Since this is the 2nd article in as many days on the same subject, basic math shows that there is no benefit in safety using a Phone vs. an ATM card. Both are a single point of failure, protected by a simple PIN (and last I checked Phones don't require PIN numbers). TFA hints at it: The majority of theft from ATM is by physical attack. It is not easy to install skimmers in reputable places, but it's pretty easy to stick a gun in someone's back and tell them to make a cash withdrawal. You won't hear much about the robbery stuff, small does not generate ratings or help the narrative along.

You increase security by distributing the attack surface and minimizing exposure. Using a phone to generate/receive a timed PIN for your ATM card would be more secure.
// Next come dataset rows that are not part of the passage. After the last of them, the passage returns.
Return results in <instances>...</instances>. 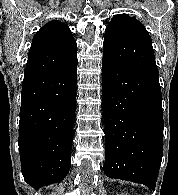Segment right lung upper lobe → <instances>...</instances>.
<instances>
[{
  "label": "right lung upper lobe",
  "mask_w": 178,
  "mask_h": 195,
  "mask_svg": "<svg viewBox=\"0 0 178 195\" xmlns=\"http://www.w3.org/2000/svg\"><path fill=\"white\" fill-rule=\"evenodd\" d=\"M76 47L68 26L48 22L32 40L24 75L70 67L77 62Z\"/></svg>",
  "instance_id": "obj_1"
}]
</instances>
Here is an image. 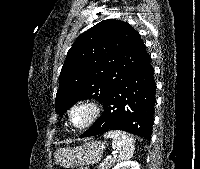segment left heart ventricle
<instances>
[{"instance_id":"b2bd125f","label":"left heart ventricle","mask_w":200,"mask_h":169,"mask_svg":"<svg viewBox=\"0 0 200 169\" xmlns=\"http://www.w3.org/2000/svg\"><path fill=\"white\" fill-rule=\"evenodd\" d=\"M87 118V113L84 110H77L73 114V120L77 124L83 123Z\"/></svg>"}]
</instances>
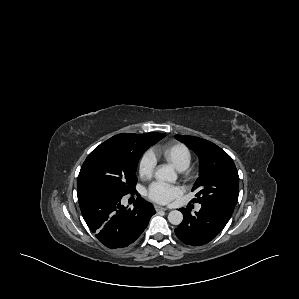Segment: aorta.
I'll use <instances>...</instances> for the list:
<instances>
[{"label":"aorta","instance_id":"1","mask_svg":"<svg viewBox=\"0 0 299 299\" xmlns=\"http://www.w3.org/2000/svg\"><path fill=\"white\" fill-rule=\"evenodd\" d=\"M155 178L161 182H175L177 175L171 166L165 165L155 172ZM168 221L173 225H179L183 221V214L178 210H172L168 214Z\"/></svg>","mask_w":299,"mask_h":299}]
</instances>
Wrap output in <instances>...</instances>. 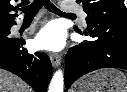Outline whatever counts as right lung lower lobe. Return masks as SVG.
Listing matches in <instances>:
<instances>
[{"label": "right lung lower lobe", "instance_id": "obj_1", "mask_svg": "<svg viewBox=\"0 0 127 92\" xmlns=\"http://www.w3.org/2000/svg\"><path fill=\"white\" fill-rule=\"evenodd\" d=\"M14 24L0 32V68L18 75L35 91L46 92L52 76L50 59L44 53L29 54L22 48L24 40L10 36V28Z\"/></svg>", "mask_w": 127, "mask_h": 92}]
</instances>
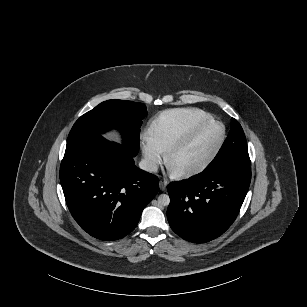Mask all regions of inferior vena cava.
I'll return each mask as SVG.
<instances>
[{"mask_svg":"<svg viewBox=\"0 0 307 307\" xmlns=\"http://www.w3.org/2000/svg\"><path fill=\"white\" fill-rule=\"evenodd\" d=\"M138 167L142 170L148 172H156L158 171L157 160L153 157L143 158L139 163Z\"/></svg>","mask_w":307,"mask_h":307,"instance_id":"602c4592","label":"inferior vena cava"}]
</instances>
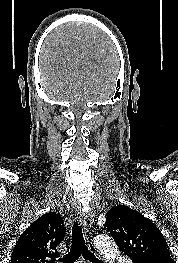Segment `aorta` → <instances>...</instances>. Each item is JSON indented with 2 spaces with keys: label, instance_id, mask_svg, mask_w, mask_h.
I'll use <instances>...</instances> for the list:
<instances>
[{
  "label": "aorta",
  "instance_id": "762f6f07",
  "mask_svg": "<svg viewBox=\"0 0 178 263\" xmlns=\"http://www.w3.org/2000/svg\"><path fill=\"white\" fill-rule=\"evenodd\" d=\"M96 248L101 252L106 263H114L118 255L115 242L107 235H98L94 238Z\"/></svg>",
  "mask_w": 178,
  "mask_h": 263
}]
</instances>
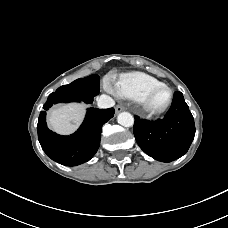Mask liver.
I'll return each mask as SVG.
<instances>
[{
  "instance_id": "liver-1",
  "label": "liver",
  "mask_w": 228,
  "mask_h": 228,
  "mask_svg": "<svg viewBox=\"0 0 228 228\" xmlns=\"http://www.w3.org/2000/svg\"><path fill=\"white\" fill-rule=\"evenodd\" d=\"M87 105L68 104L50 111L48 122L52 130L62 135L76 131L81 124Z\"/></svg>"
}]
</instances>
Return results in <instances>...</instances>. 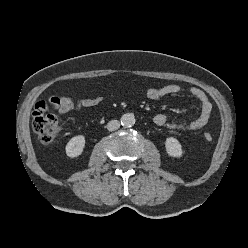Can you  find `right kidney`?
Segmentation results:
<instances>
[{
  "label": "right kidney",
  "mask_w": 248,
  "mask_h": 248,
  "mask_svg": "<svg viewBox=\"0 0 248 248\" xmlns=\"http://www.w3.org/2000/svg\"><path fill=\"white\" fill-rule=\"evenodd\" d=\"M85 147V137L78 135L70 139L66 145V154L68 157L74 158L82 154Z\"/></svg>",
  "instance_id": "ca27d5eb"
}]
</instances>
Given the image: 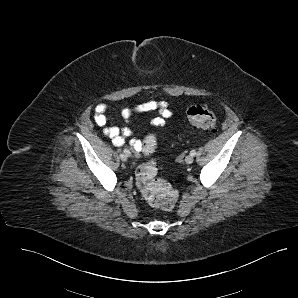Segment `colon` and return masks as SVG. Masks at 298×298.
Masks as SVG:
<instances>
[{
	"instance_id": "5ec220e1",
	"label": "colon",
	"mask_w": 298,
	"mask_h": 298,
	"mask_svg": "<svg viewBox=\"0 0 298 298\" xmlns=\"http://www.w3.org/2000/svg\"><path fill=\"white\" fill-rule=\"evenodd\" d=\"M187 117L189 122L198 128L212 130L216 126V116L206 105L190 107L187 111ZM156 146L155 135L148 133L141 143L140 152L150 154ZM136 183L150 205L164 210H170L174 207L178 193L166 180L157 177L155 162L143 163L136 169Z\"/></svg>"
}]
</instances>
I would rather not tie bio metric data to the verification, and, it can not be checked effectively (consider how your body changes every time you eat something different, or use a different soap, etc..etc..). Too many things can go wrong with that, and again you are only changing the surface not extending the surface. "I have, I know" simply becomes "I have, I am".

Re:actually it is really easy

[Cro+Magnon]

If you're an American and not working for the authorities, you're already "tagged" by the government for observation as a suspected criminal.
No action is required on your part for this, so there is little point in letting it stop you from using bitcoin.

I don't believe that's true. I'm pretty sure that even if you ARE working for the authorities, you're under suspicion by our beloved government.